(Extracted page text data)

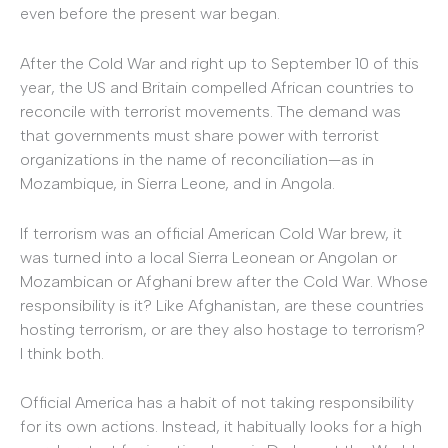
even before the present war began.
After the Cold War and right up to September 10 of this
year, the US and Britain compelled African countries to
reconcile with terrorist movements. The demand was
that governments must share power with terrorist
organizations in the name of reconciliation—as in
Mozambique, in Sierra Leone, and in Angola.
If terrorism was an official American Cold War brew, it
was turned into a local Sierra Leonean or Angolan or
Mozambican or Afghani brew after the Cold War. Whose
responsibility is it? Like Afghanistan, are these countries
hosting terrorism, or are they also hostage to terrorism?
I think both.
Official America has a habit of not taking responsibility
for its own actions. Instead, it habitually looks for a high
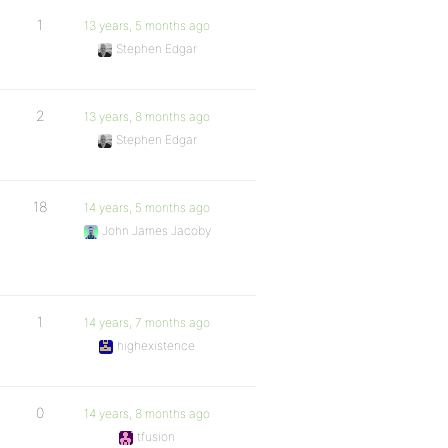
1
13 years, 5 months ago
Stephen Edgar
2
13 years, 8 months ago
Stephen Edgar
18
14 years, 5 months ago
John James Jacoby
1
14 years, 7 months ago
highexistence
0
14 years, 8 months ago
tfusion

WHAT THE EXERCISE ASKS -
Omit every picture while printing the data word for word.

SOLUTION TO THIS TASK -
even before the present war began.
After the Cold War and right up to September 10 of this
year, the US and Britain compelled African countries to
reconcile with terrorist movements. The demand was
that governments must share power with terrorist
organizations in the name of reconciliation—as in
Mozambique, in Sierra Leone, and in Angola.
If terrorism was an official American Cold War brew, it
was turned into a local Sierra Leonean or Angolan or
Mozambican or Afghani brew after the Cold War. Whose
responsibility is it? Like Afghanistan, are these countries
hosting terrorism, or are they also hostage to terrorism?
I think both.
Official America has a habit of not taking responsibility
for its own actions. Instead, it habitually looks for a high
1
13 years, 5 months ago
Stephen Edgar
2
13 years, 8 months ago
Stephen Edgar
18
14 years, 5 months ago
John James Jacoby
1
14 years, 7 months ago
highexistence
0
14 years, 8 months ago
tfusion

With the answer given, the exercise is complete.